AI and our working hours
AI helps data centers cool and communicate
Autor and Thompson concluded by highlighting two of the most effective AI use cases they’ve seen.
- AI voice call is in progress Used by Chinese courier services Helping hearing-impaired drivers better engage with customers. This reduced customer complaints and increased driver productivity and wages.
- Google uses deep learning to automate data center cooling, which accounts for a significant portion of a center’s power budget. AI systems can learn various factors, such as wind flow, to reduce the amount of power needed to cool equipment.

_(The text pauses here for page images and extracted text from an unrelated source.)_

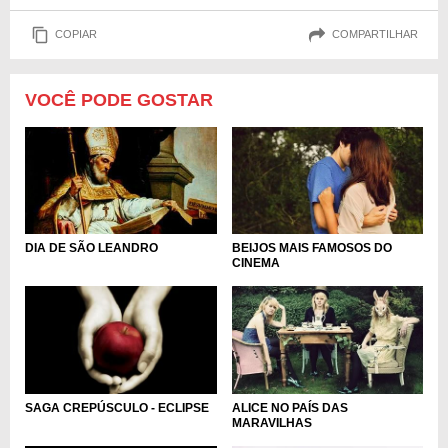
COPIAR
COMPARTILHAR
VOCÊ PODE GOSTAR
DIA DE SÃO LEANDRO
BEIJOS MAIS FAMOSOS DO
CINEMA
SAGA CREPÚSCULO - ECLIPSE
ALICE NO PAÍS DAS
MARAVILHAS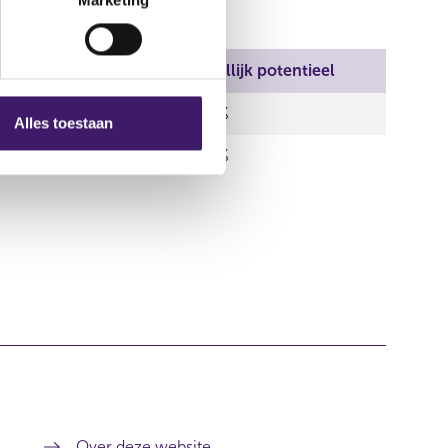
Middellijk reëel
Middellijk potentieel
0,00 %
0,00 %
Alles toestaan
0,00 %
0,00 %
Over deze website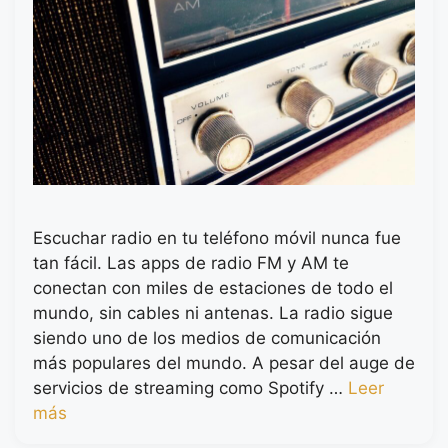
Escuchar radio en tu teléfono móvil nunca fue
tan fácil. Las apps de radio FM y AM te
conectan con miles de estaciones de todo el
mundo, sin cables ni antenas. La radio sigue
siendo uno de los medios de comunicación
más populares del mundo. A pesar del auge de
servicios de streaming como Spotify …
Leer
más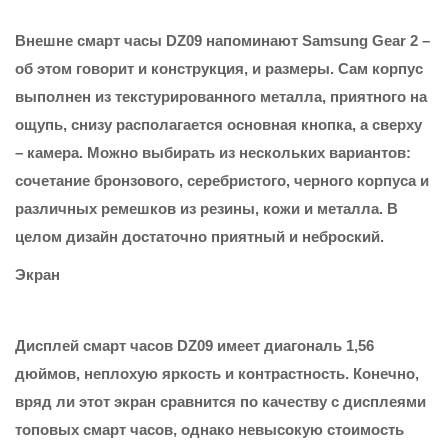
Внешне смарт часы DZ09 напоминают Samsung Gear 2 –
об этом говорит и конструкция, и размеры. Сам корпус
выполнен из текстурированного металла, приятного на
ощупь, снизу располагается основная кнопка, а сверху
– камера. Можно выбирать из нескольких вариантов:
сочетание бронзового, серебристого, черного корпуса и
различных ремешков из резины, кожи и металла. В
целом дизайн достаточно приятный и неброский.
Экран
Дисплей смарт часов DZ09 имеет диагональ 1,56
дюймов, неплохую яркость и контрастность. Конечно,
вряд ли этот экран сравнится по качеству с дисплеями
топовых смарт часов, однако невысокую стоимость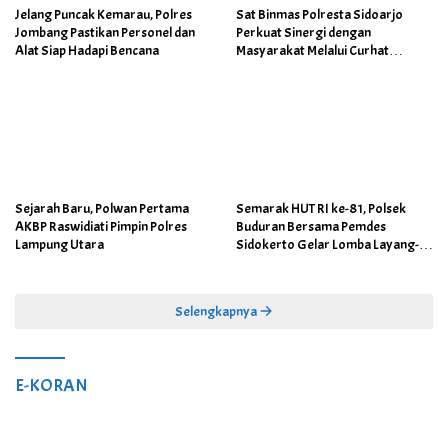
Jelang Puncak Kemarau, Polres
Sat Binmas Polresta Sidoarjo
Jombang Pastikan Personel dan
Perkuat Sinergi dengan
Alat Siap Hadapi Bencana
Masyarakat Melalui Curhat
Kamtibmas
Sejarah Baru, Polwan Pertama
Semarak HUT RI ke-81, Polsek
AKBP Raswidiati Pimpin Polres
Buduran Bersama Pemdes
Lampung Utara
Sidokerto Gelar Lomba Layang-
Layang
Selengkapnya
E-KORAN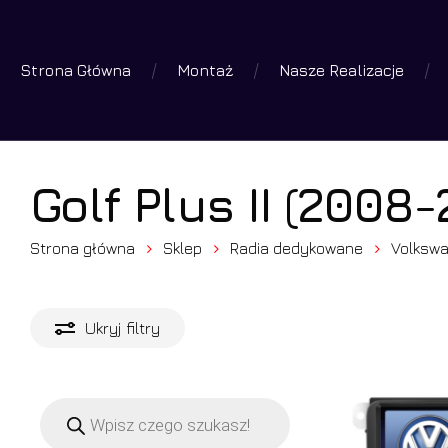
Skip
to
Strona Główna
Montaż
Nasze Realizacje
main
Wyszuk
produk
content
Wciśniej 
Golf Plus II (2008-
Strona główna
Sklep
Radia dedykowane
Volksw
Ukryj
filtry
Wyszukiwarka
produktów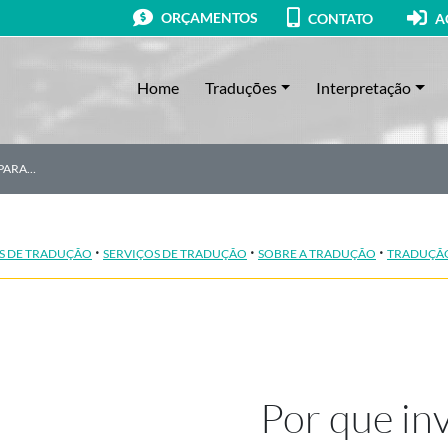
ORÇAMENTOS
CONTATO
A
Home
Traduçōes
Interpretação
 PARA…
·
·
·
S DE TRADUÇÃO
SERVIÇOS DE TRADUÇÃO
SOBRE A TRADUÇÃO
TRADUÇÃO
Por que in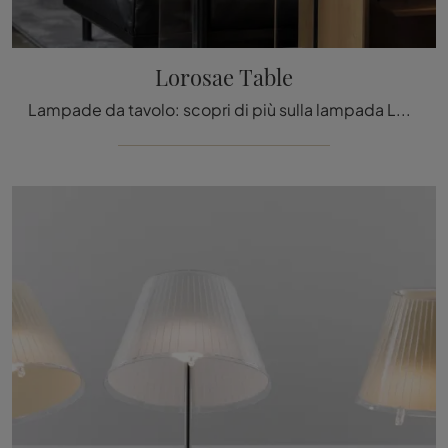
Lorosae Table
Lampade da tavolo: scopri di più sulla lampada Lorosae Table in vetro che ti consigliamo.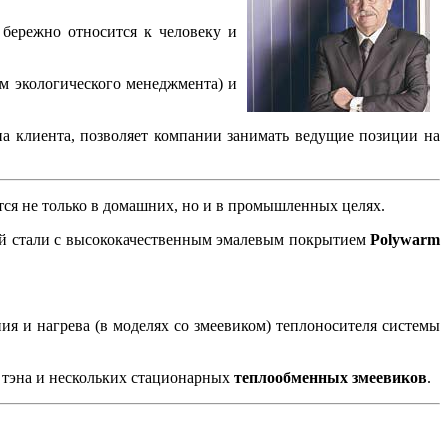
ережно относится к человеку и
 экологического менеджмента) и
лиента, позволяет компании занимать ведущие позиции на
тся не только в домашних, но и в промышленных целях.
й стали с высококачественным эмалевым покрытием
Polywarm
ия и нагрева (в моделях со змеевиком) теплоносителя системы
о тэна и нескольких стационарных
теплообменных змеевиков
.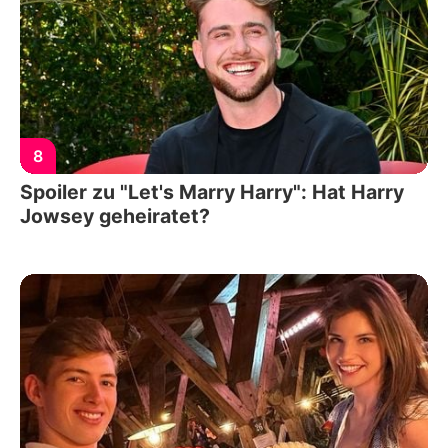
8
Spoiler zu "Let's Marry Harry": Hat Harry
Jowsey geheiratet?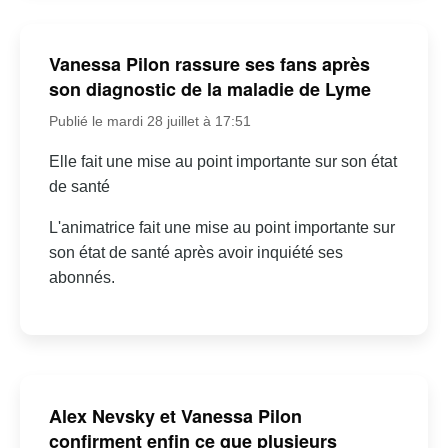
Vanessa Pilon rassure ses fans après
son diagnostic de la maladie de Lyme
Publié le mardi 28 juillet à 17:51
Elle fait une mise au point importante sur son état
de santé
L'animatrice fait une mise au point importante sur
son état de santé après avoir inquiété ses
abonnés.
Alex Nevsky et Vanessa Pilon
confirment enfin ce que plusieurs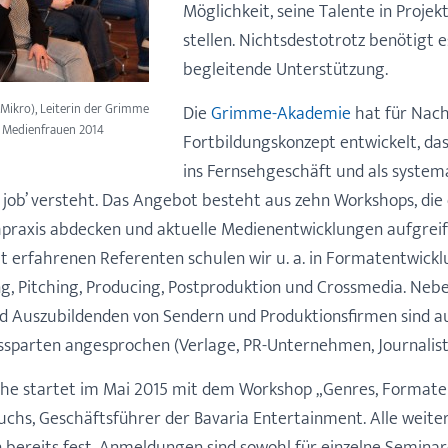
Möglichkeit, seine Talente in Proje
stellen. Nichtsdestotrotz benötigt e
begleitende Unterstützung.
t Mikro), Leiterin der Grimme
Die
Grimme-Akademie
hat für Nach
 Medienfrauen 2014
Fortbildungskonzept entwickelt, das
ins Fernsehgeschäft und als syste
 job’ versteht. Das Angebot besteht aus zehn Workshops, die 
raxis abdecken und aktuelle Medienentwicklungen aufgreife
erfahrenen Referenten schulen wir u. a. in Formatentwickl
ing, Pitching, Producing, Postproduktion und Crossmedia. Neb
 Auszubildenden von Sendern und Produktionsfirmen sind a
sparten angesprochen (Verlage, PR-Unternehmen, Journalist
ihe startet im Mai 2015 mit dem Workshop „Genres, Format
Fuchs, Geschäftsführer der Bavaria Entertainment. Alle weite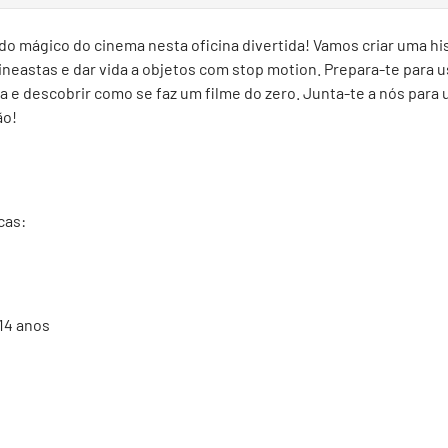
 mágico do cinema nesta oficina divertida! Vamos criar uma histó
neastas e dar vida a objetos com stop motion. Prepara-te para u
a e descobrir como se faz um filme do zero. Junta-te a nós para
ão!
cas:
 14 anos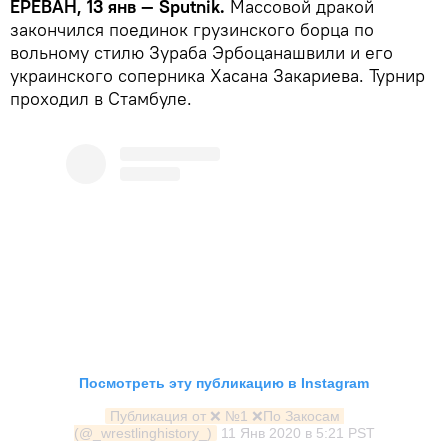
ЕРЕВАН, 13 янв — Sputnik.
Массовой дракой
закончился поединок грузинского борца по
вольному стилю Зураба Эрбоцанашвили и его
украинского соперника Хасана Закариева. Турнир
проходил в Стамбуле.
Посмотреть эту публикацию в Instagram
Публикация от ❌ №1 ❌По Закосам 
(@_wrestlinghistory_)
11 Янв 2020 в 5:21 PST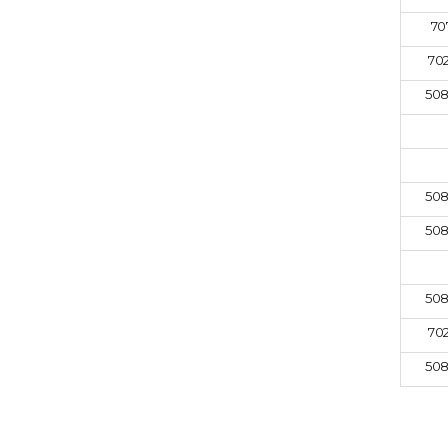
70
702
508
508
508
508
702
508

neil thompson I am the chief researcher of MIT Computer Science and Artificial Intelligence Laboratory and MIT Initiative on the Digital Economydirector of MIT Future Tech Laboratory researching technological innovation and corporate strategy.
david orter He is a professor of economics at MIT. MIT Stone Center on Inequality and Shaping the Future of Work. His research examines the impact of technological change on labor markets.